Facebook is burying The Intercept. That’s bad news for journalism.

Meta has decided it’s bad for business when users leave to read a long article instead of scrolling through Facebook. And when the competition is lighthearted video apps, why bother with the political messiness of serious journalism?




Social media platforms like Facebook are escalating their efforts to get real news — politically troublesome tales of greed and corruption — out of your feed. They’ve decided it’s bad for business when users leave their walled garden to read a long article instead of continuously scrolling through Facebook.

This has been a long time coming, but we’ve passed the point of no return. Visits to The Intercept’s website from Facebook dropped by more than half in the past year. Visits from our own Facebook page dropped by an astonishing 83 percent.

When Facebook and its ilk bury our content, that doesn’t just mean fewer clicks or pageviews. Because we’re a nonprofit, fewer new readers also means fewer of the donations that ensure we’ll still be here tomorrow publishing journalism that takes on the powerful.

To help fill that gap, we still need to raise another $175,000 in reader donations by this Saturday, September 30 to expand our coverage and face down an array of other challenges, from rising costs and billionaire lawsuits to simple news burnout.

I hope you’ll join me in making a donation of whatever you can to help meet this goal today. Your support will make sure we can stay in the fight — and that we don’t depend on Mark Zuckerberg to do it.

If you stay in journalism long enough, you learn that today’s new normal is tomorrow’s old news.
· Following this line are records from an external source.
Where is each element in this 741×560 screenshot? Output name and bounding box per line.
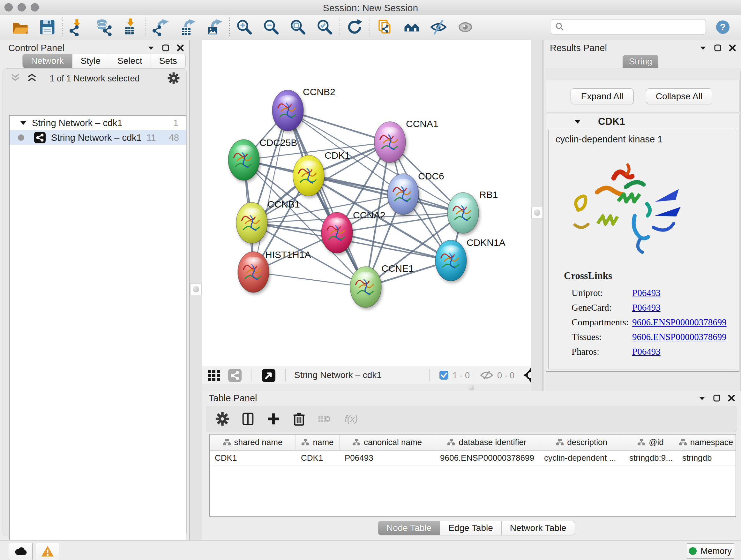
network-node-HIST1H1A[interactable]: HIST1H1A bbox=[238, 249, 311, 293]
panel-menu-icon[interactable] bbox=[699, 45, 707, 51]
crosslink-value[interactable]: P06493 bbox=[632, 288, 661, 298]
show-all-button[interactable] bbox=[452, 15, 479, 40]
right-splitter[interactable] bbox=[531, 40, 542, 391]
column-header-namespace[interactable]: namespace bbox=[677, 435, 735, 450]
network-label: String Network – cdk1 bbox=[51, 132, 146, 143]
network-node-CCNA1[interactable]: CCNA1 bbox=[374, 118, 439, 163]
left-splitter-handle[interactable] bbox=[190, 284, 202, 295]
export-network-button[interactable] bbox=[147, 15, 174, 40]
network-edge[interactable] bbox=[253, 111, 288, 272]
import-table-button[interactable] bbox=[118, 15, 144, 40]
network-node-CDC6[interactable]: CDC6 bbox=[387, 171, 444, 214]
panel-float-icon[interactable] bbox=[162, 44, 170, 52]
table-cell[interactable]: stringdb bbox=[677, 450, 735, 465]
hide-selected-button[interactable] bbox=[425, 15, 452, 40]
panel-float-icon[interactable] bbox=[714, 44, 722, 52]
warning-button[interactable] bbox=[36, 543, 59, 560]
import-database-button[interactable] bbox=[91, 15, 118, 40]
import-network-button[interactable] bbox=[64, 15, 91, 40]
crosslink-value[interactable]: 9606.ENSP00000378699 bbox=[632, 332, 727, 342]
open-session-button[interactable] bbox=[7, 15, 34, 40]
panel-float-icon[interactable] bbox=[713, 394, 721, 402]
export-network-icon bbox=[152, 18, 170, 36]
refresh-button[interactable] bbox=[341, 15, 368, 40]
zoom-out-button[interactable] bbox=[258, 15, 285, 40]
network-row[interactable]: String Network – cdk1 11 48 bbox=[10, 130, 186, 145]
table-cell[interactable]: stringdb:9... bbox=[624, 450, 677, 465]
crosslink-value[interactable]: P06493 bbox=[632, 302, 661, 313]
table-settings-button[interactable] bbox=[215, 412, 230, 426]
table-cell[interactable]: P06493 bbox=[340, 450, 435, 465]
table-cell[interactable]: 9606.ENSP00000378699 bbox=[435, 450, 539, 465]
zoom-in-button[interactable] bbox=[231, 15, 258, 40]
clone-network-button[interactable] bbox=[372, 15, 398, 40]
table-row[interactable]: CDK1CDK1P064939606.ENSP00000378699cyclin… bbox=[210, 450, 736, 465]
gene-collapse-icon[interactable] bbox=[574, 119, 582, 125]
tab-node-table[interactable]: Node Table bbox=[378, 521, 440, 536]
tab-edge-table[interactable]: Edge Table bbox=[440, 521, 502, 536]
column-header-database-identifier[interactable]: database identifier bbox=[435, 435, 539, 450]
hidden-eye-icon[interactable] bbox=[480, 370, 493, 380]
function-builder-button: f(x) bbox=[343, 412, 357, 426]
network-node-RB1[interactable]: RB1 bbox=[448, 189, 498, 233]
table-cell[interactable]: cyclin-dependent ... bbox=[539, 450, 624, 465]
add-column-button[interactable] bbox=[266, 412, 281, 426]
zoom-selected-button[interactable] bbox=[312, 15, 338, 40]
network-view-icon[interactable] bbox=[228, 368, 242, 382]
table-cell[interactable]: CDK1 bbox=[296, 450, 340, 465]
tab-network-table[interactable]: Network Table bbox=[502, 521, 575, 536]
node-label-CCNA1: CCNA1 bbox=[406, 118, 439, 129]
panel-close-icon[interactable] bbox=[728, 394, 735, 402]
crosslink-value[interactable]: 9606.ENSP00000378699 bbox=[632, 317, 727, 327]
first-neighbors-button[interactable] bbox=[398, 15, 425, 40]
expand-all-button[interactable]: Expand All bbox=[570, 88, 634, 105]
collapse-all-button[interactable]: Collapse All bbox=[646, 88, 712, 105]
network-canvas[interactable]: CCNB2 CCNA1 CDC25B CDK1 CDC6 RB1 CCNB1 C… bbox=[202, 40, 531, 366]
delete-column-button[interactable] bbox=[292, 412, 307, 426]
selected-checkbox-icon[interactable] bbox=[439, 370, 449, 380]
network-node-CCNB2[interactable]: CCNB2 bbox=[272, 86, 335, 131]
panel-menu-icon[interactable] bbox=[147, 45, 155, 51]
memory-button[interactable]: Memory bbox=[687, 543, 734, 559]
table-cell[interactable]: CDK1 bbox=[210, 450, 296, 465]
birds-eye-view-icon[interactable] bbox=[262, 368, 276, 382]
tab-sets[interactable]: Sets bbox=[151, 54, 186, 68]
left-splitter[interactable] bbox=[190, 40, 202, 540]
zoom-fit-button[interactable] bbox=[285, 15, 312, 40]
collection-expand-icon[interactable] bbox=[20, 120, 27, 125]
cloud-icon bbox=[14, 547, 27, 556]
grid-view-icon[interactable] bbox=[207, 369, 220, 381]
crosslink-value[interactable]: P06493 bbox=[632, 347, 661, 357]
panel-menu-icon[interactable] bbox=[698, 395, 706, 401]
network-options-gear-icon[interactable] bbox=[167, 72, 180, 84]
panel-close-icon[interactable] bbox=[729, 44, 736, 52]
network-edge[interactable] bbox=[253, 272, 366, 287]
show-columns-button[interactable] bbox=[241, 412, 255, 426]
column-header-shared-name[interactable]: shared name bbox=[210, 435, 296, 450]
panel-close-icon[interactable] bbox=[177, 44, 184, 52]
network-node-CCNE1[interactable]: CCNE1 bbox=[350, 263, 414, 307]
search-input[interactable] bbox=[564, 22, 700, 32]
export-image-button[interactable] bbox=[201, 15, 228, 40]
column-header-description[interactable]: description bbox=[539, 435, 624, 450]
tab-string-results[interactable]: String bbox=[623, 55, 658, 68]
network-node-CDK1[interactable]: CDK1 bbox=[293, 150, 350, 196]
bottom-splitter[interactable] bbox=[202, 384, 531, 391]
save-session-button[interactable] bbox=[34, 15, 61, 40]
network-collection-row[interactable]: String Network – cdk1 1 bbox=[10, 116, 186, 130]
bottom-splitter-handle[interactable] bbox=[468, 385, 474, 390]
tab-network[interactable]: Network bbox=[22, 54, 72, 68]
tab-style[interactable]: Style bbox=[72, 54, 109, 68]
help-button[interactable]: ? bbox=[716, 20, 730, 35]
column-header-name[interactable]: name bbox=[296, 435, 340, 450]
tab-select[interactable]: Select bbox=[109, 54, 151, 68]
network-node-CDKN1A[interactable]: CDKN1A bbox=[435, 237, 506, 281]
collection-count: 1 bbox=[173, 118, 179, 128]
search-field[interactable] bbox=[551, 19, 706, 35]
cloud-button[interactable] bbox=[9, 543, 32, 560]
export-table-button[interactable] bbox=[174, 15, 201, 40]
memory-label: Memory bbox=[700, 546, 732, 556]
right-splitter-handle[interactable] bbox=[531, 207, 543, 219]
column-header-canonical-name[interactable]: canonical name bbox=[340, 435, 435, 450]
column-header--id[interactable]: @id bbox=[624, 435, 677, 450]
In just a few years, the blog era I came up in was supplanted by a social media ecosystem of likes, shares, and infinite scrolling. Now that’s changing too.

Facebook’s parent company Meta seems ready to be done with serious news, which once made them relevant but never made them much money. It did cause our Silicon Valley overlords exactly the kind of messy political problems they think they’re too good for: liberals accusing them of throwing the 2016 election to Trump, conservatives complaining about censorship.

And now that the competition is lighthearted video apps that never link out to another site — which leaves money on the table — Meta is racing to keep up.

The news industry will learn to live without Facebook, and maybe we’ll be better off for it. But the transition will be difficult. While we’d love to be done with Zuckerberg as much as many of our readers would, Facebook remains a primary news source for millions of Americans. It’s our job to meet those people where they are and earn their support.

We can thrive in this new world, but we’re counting on our readers to help us get through this period of uncertainty. Will you make a donation and help us meet our goal today?

STAND WITH THE INTERCEPT →

Thank you,

Ryan Grim
D.C. Bureau Chief

The Intercept’s fiscal sponsor is First Look Institute, a 501(c)(3) charitable organization (tax ID number 80-0951255).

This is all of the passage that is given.